WHAT IS NEEDED: Without adding anything, give again the lines from the one holding "124-10296-10169" through the final line of the records, exactly, with both ends included and pictures dropped.

Page images and extracted text:
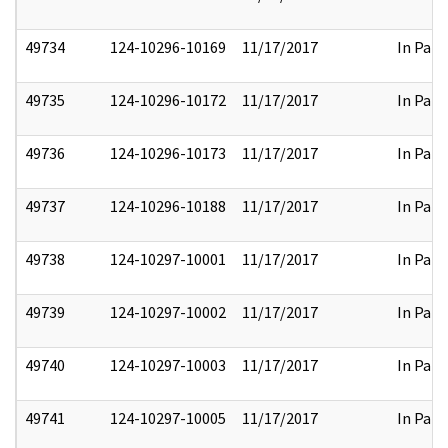
49734
124-10296-10169
11/17/2017
In Part
49735
124-10296-10172
11/17/2017
In Part
49736
124-10296-10173
11/17/2017
In Part
49737
124-10296-10188
11/17/2017
In Part
49738
124-10297-10001
11/17/2017
In Part
49739
124-10297-10002
11/17/2017
In Part
49740
124-10297-10003
11/17/2017
In Part
49741
124-10297-10005
11/17/2017
In Part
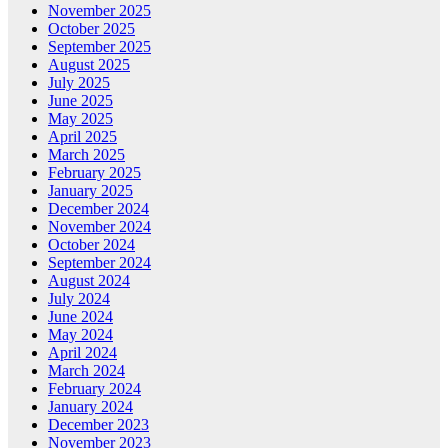
November 2025
October 2025
September 2025
August 2025
July 2025
June 2025
May 2025
April 2025
March 2025
February 2025
January 2025
December 2024
November 2024
October 2024
September 2024
August 2024
July 2024
June 2024
May 2024
April 2024
March 2024
February 2024
January 2024
December 2023
November 2023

TASK SOLUTION:
124-10296-10169
11/17/2017
In Part
49735
124-10296-10172
11/17/2017
In Part
49736
124-10296-10173
11/17/2017
In Part
49737
124-10296-10188
11/17/2017
In Part
49738
124-10297-10001
11/17/2017
In Part
49739
124-10297-10002
11/17/2017
In Part
49740
124-10297-10003
11/17/2017
In Part
49741
124-10297-10005
11/17/2017
In Part
November 2025
October 2025
September 2025
August 2025
July 2025
June 2025
May 2025
April 2025
March 2025
February 2025
January 2025
December 2024
November 2024
October 2024
September 2024
August 2024
July 2024
June 2024
May 2024
April 2024
March 2024
February 2024
January 2024
December 2023
November 2023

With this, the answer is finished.